Stored data entries
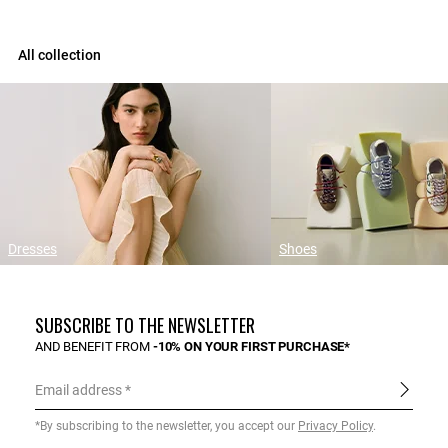
All collection
Dresses
Shoes
SUBSCRIBE TO THE NEWSLETTER
AND BENEFIT FROM
-10% ON YOUR FIRST PURCHASE*
Email address
*By subscribing to the newsletter, you accept our
Privacy Policy
.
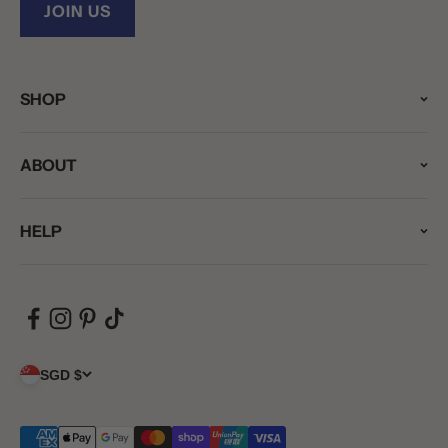
JOIN US
SHOP
ABOUT
HELP
SGD $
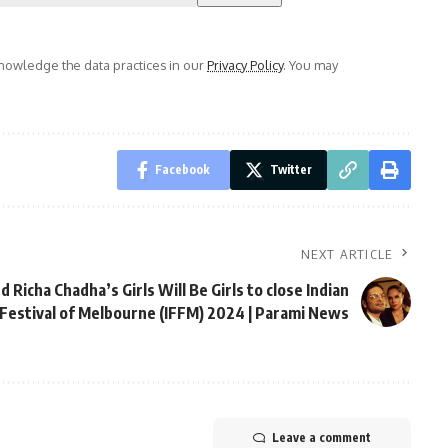
owledge the data practices in our
Privacy Policy
. You may
Facebook
Twitter
NEXT ARTICLE
nd Richa Chadha’s Girls Will Be Girls to close Indian
 Festival of Melbourne (IFFM) 2024 | Parami News
Leave a comment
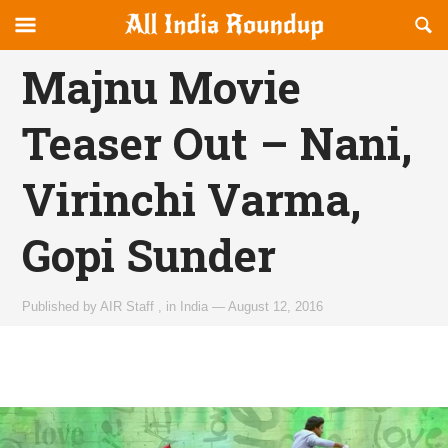
Reveal
R
allindiaroundup.com
Off-
S
OFFCANVAS
canvas
F
Majnu Movie
Navigation
Teaser Out – Nani,
Virinchi Varma,
Gopi Sunder
Published by
AIR Staff
,
in
India
—
August 12, 2016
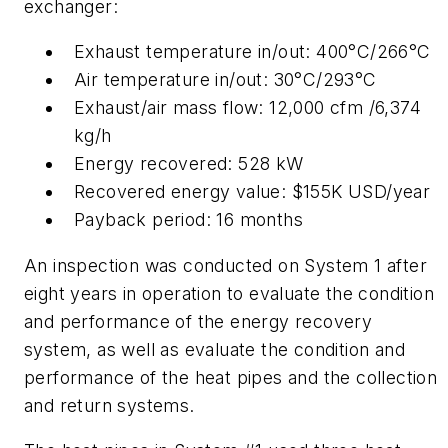
exchanger:
Exhaust temperature in/out: 400°C/266°C
Air temperature in/out: 30°C/293°C
Exhaust/air mass flow: 12,000 cfm /6,374
kg/h
Energy recovered: 528 kW
Recovered energy value: $155K USD/year
Payback period: 16 months
An inspection was conducted on System 1 after
eight years in operation to evaluate the condition
and performance of the energy recovery
system, as well as evaluate the condition and
performance of the heat pipes and the collection
and return systems.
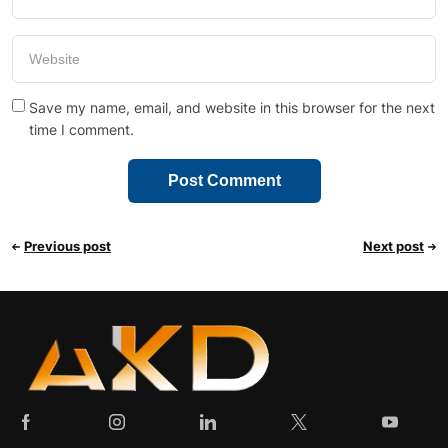
Save my name, email, and website in this browser for the next
time I comment.
Previous post
Next post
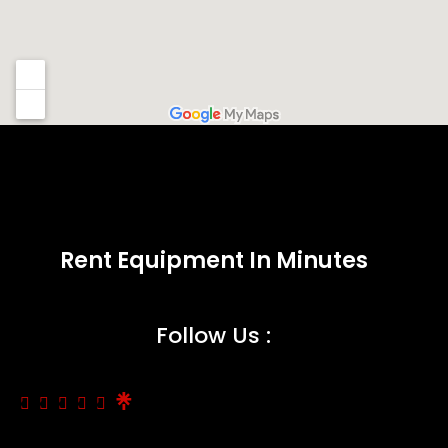
Rent Equipment In Minutes
Follow Us :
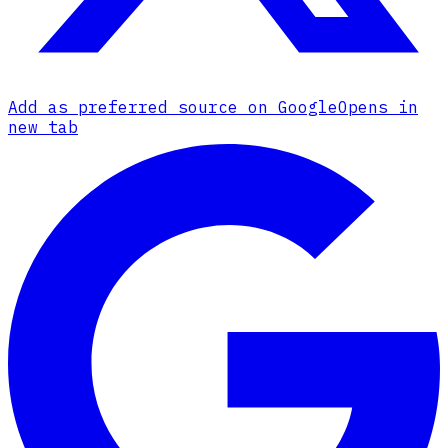
Add as preferred source on Google
Opens in
new tab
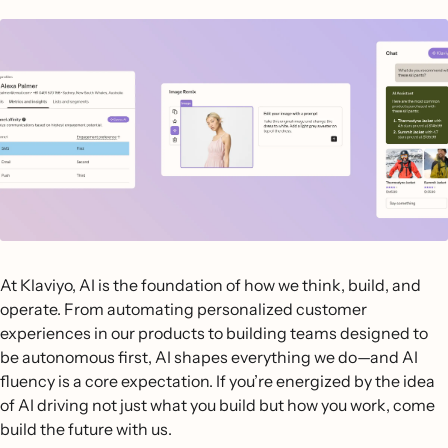
At Klaviyo, AI is the foundation of how we think, build, and
operate. From automating personalized customer
experiences in our products to building teams designed to
be autonomous first, AI shapes everything we do—and AI
fluency is a core expectation. If you’re energized by the idea
of AI driving not just what you build but how you work, come
build the future with us.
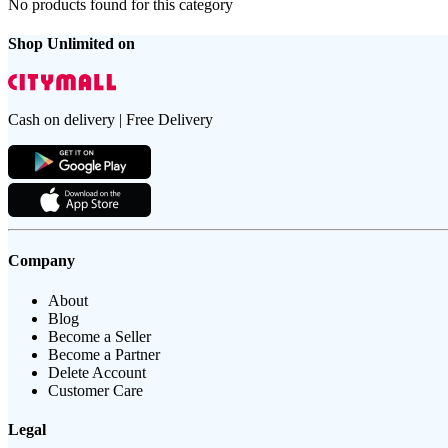
No products found for this category
Shop Unlimited on
Cash on delivery | Free Delivery
Company
About
Blog
Become a Seller
Become a Partner
Delete Account
Customer Care
Legal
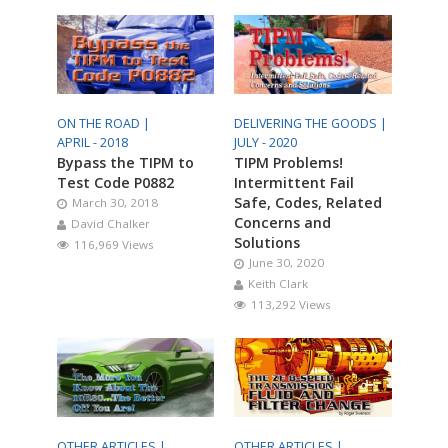
ON THE ROAD |
DELIVERING THE GOODS |
APRIL - 2018
JULY - 2020
Bypass the TIPM to
TIPM Problems!
Test Code P0882
Intermittent Fail
Safe, Codes, Related
March 30, 2018
Concerns and
David Chalker
Solutions
116,969 Views
June 30, 2020
Keith Clark
113,292 Views
OTHER ARTICLES |
OTHER ARTICLES |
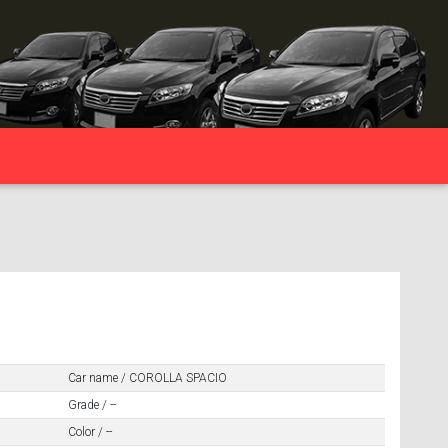
Car name / COROLLA SPACIO
Grade / --
Color / --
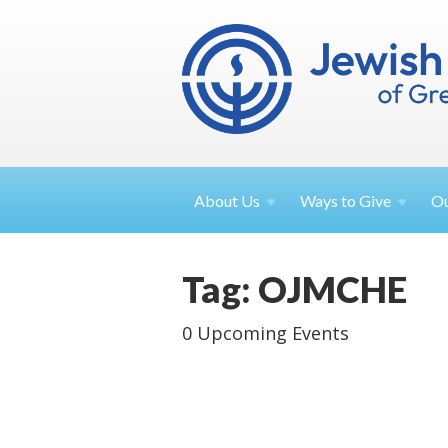
About
Us
Ways to
Give
O
Tag: OJMCHE
0 Upcoming Events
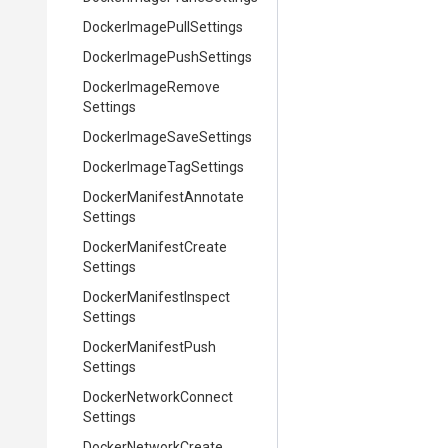
Docker
Image
Pull
Settings
Docker
Image
Push
Settings
Docker
Image
Remove
Settings
Docker
Image
Save
Settings
Docker
Image
Tag
Settings
Docker
Manifest
Annotate
Settings
Docker
Manifest
Create
Settings
Docker
Manifest
Inspect
Settings
Docker
Manifest
Push
Settings
Docker
Network
Connect
Settings
Docker
Network
Create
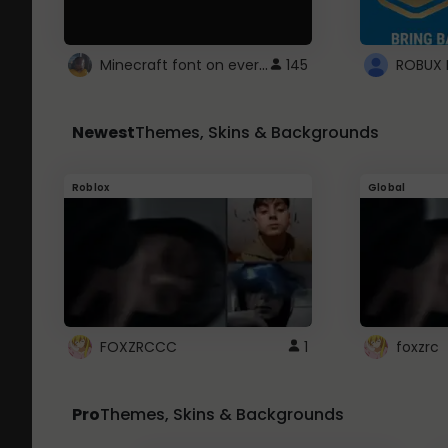
Minecraft font on every website.
145
Newest
Themes, Skins & Backgrounds
Roblox
Global
FOXZRCCC
1
foxzrc
Pro
Themes, Skins & Backgrounds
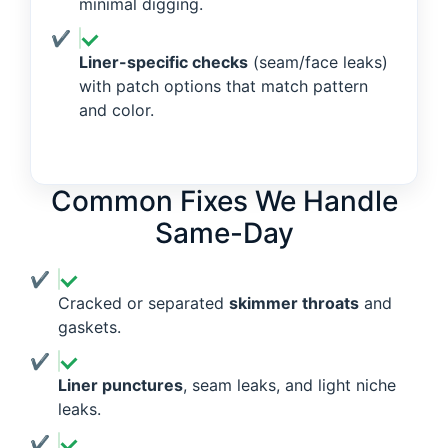
minimal digging.
Liner-specific checks
(seam/face leaks)
with patch options that match pattern
and color.
Common Fixes We Handle
Same-Day
Cracked or separated
skimmer throats
and
gaskets.
Liner punctures
, seam leaks, and light niche
leaks.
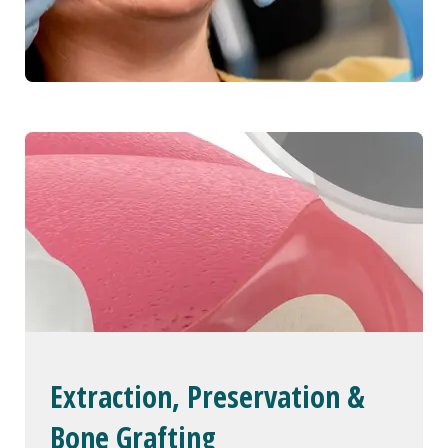
Extraction, Preservation &
Bone Grafting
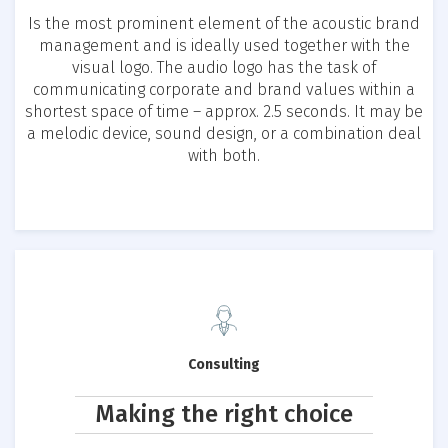
Is the most prominent element of the acoustic brand
management and is ideally used together with the
visual logo. The audio logo has the task of
communicating corporate and brand values within a
shortest space of time – approx. 2.5 seconds. It may be
a melodic device, sound design, or a combination deal
with both.
Consulting
Making the right choice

YOUR ASSIGNMENT | Repeat each line above exactly. The pictures stay out.

ANSWER FOR THIS EXERCISE |
All collection
Dresses
Shoes
SUBSCRIBE TO THE NEWSLETTER
AND BENEFIT FROM
-10% ON YOUR FIRST PURCHASE*
Email address
*By subscribing to the newsletter, you accept our
Privacy Policy
.
JOIN US
SHOP
ABOUT
HELP
SGD $
owledge the data practices in our
Privacy Policy
. You may
Facebook
Twitter
NEXT ARTICLE
nd Richa Chadha’s Girls Will Be Girls to close Indian
 Festival of Melbourne (IFFM) 2024 | Parami News
Leave a comment
Reveal
R
allindiaroundup.com
Off-
S
OFFCANVAS
canvas
F
Majnu Movie
Navigation
Teaser Out – Nani,
Virinchi Varma,
Gopi Sunder
Published by
AIR Staff
,
in
India
—
August 12, 2016
exchanger:
Exhaust temperature in/out: 400°C/266°C
Air temperature in/out: 30°C/293°C
Exhaust/air mass flow: 12,000 cfm /6,374
kg/h
Energy recovered: 528 kW
Recovered energy value: $155K USD/year
Payback period: 16 months
An inspection was conducted on System 1 after
eight years in operation to evaluate the condition
and performance of the energy recovery
system, as well as evaluate the condition and
performance of the heat pipes and the collection
and return systems.
Save my name, email, and website in this browser for the next
time I comment.
Previous post
Next post
Rent Equipment In Minutes
Follow Us :
Add as preferred source on Google
Opens in
new tab
At Klaviyo, AI is the foundation of how we think, build, and
operate. From automating personalized customer
experiences in our products to building teams designed to
be autonomous first, AI shapes everything we do—and AI
fluency is a core expectation. If you’re energized by the idea
of AI driving not just what you build but how you work, come
build the future with us.
No products found for this category
Shop Unlimited on
Cash on delivery | Free Delivery
Company
About
Blog
Become a Seller
Become a Partner
Delete Account
Customer Care
Legal
ON THE ROAD |
DELIVERING THE GOODS |
APRIL - 2018
JULY - 2020
Bypass the TIPM to
TIPM Problems!
Test Code P0882
Intermittent Fail
Safe, Codes, Related
March 30, 2018
Concerns and
David Chalker
Solutions
116,969 Views
June 30, 2020
Keith Clark
113,292 Views
OTHER ARTICLES |
OTHER ARTICLES |
Car name / COROLLA SPACIO
Grade / --
Color / --
About
Us
Ways to
Give
O
Tag: OJMCHE
0 Upcoming Events
Docker
Image
Pull
Settings
Docker
Image
Push
Settings
Docker
Image
Remove
Settings
Docker
Image
Save
Settings
Docker
Image
Tag
Settings
Docker
Manifest
Annotate
Settings
Docker
Manifest
Create
Settings
Docker
Manifest
Inspect
Settings
Docker
Manifest
Push
Settings
Docker
Network
Connect
Settings
Docker
Network
Create
Minecraft font on every website.
145
Newest
Themes, Skins & Backgrounds
Roblox
Global
FOXZRCCC
1
foxzrc
Pro
Themes, Skins & Backgrounds
minimal digging.
Liner-specific checks
(seam/face leaks)
with patch options that match pattern
and color.
Common Fixes We Handle
Same-Day
Cracked or separated
skimmer throats
and
gaskets.
Liner punctures
, seam leaks, and light niche
leaks.
Extraction, Preservation &
Bone Grafting
Is the most prominent element of the acoustic brand
management and is ideally used together with the
visual logo. The audio logo has the task of
communicating corporate and brand values within a
shortest space of time – approx. 2.5 seconds. It may be
a melodic device, sound design, or a combination deal
with both.
Consulting
Making the right choice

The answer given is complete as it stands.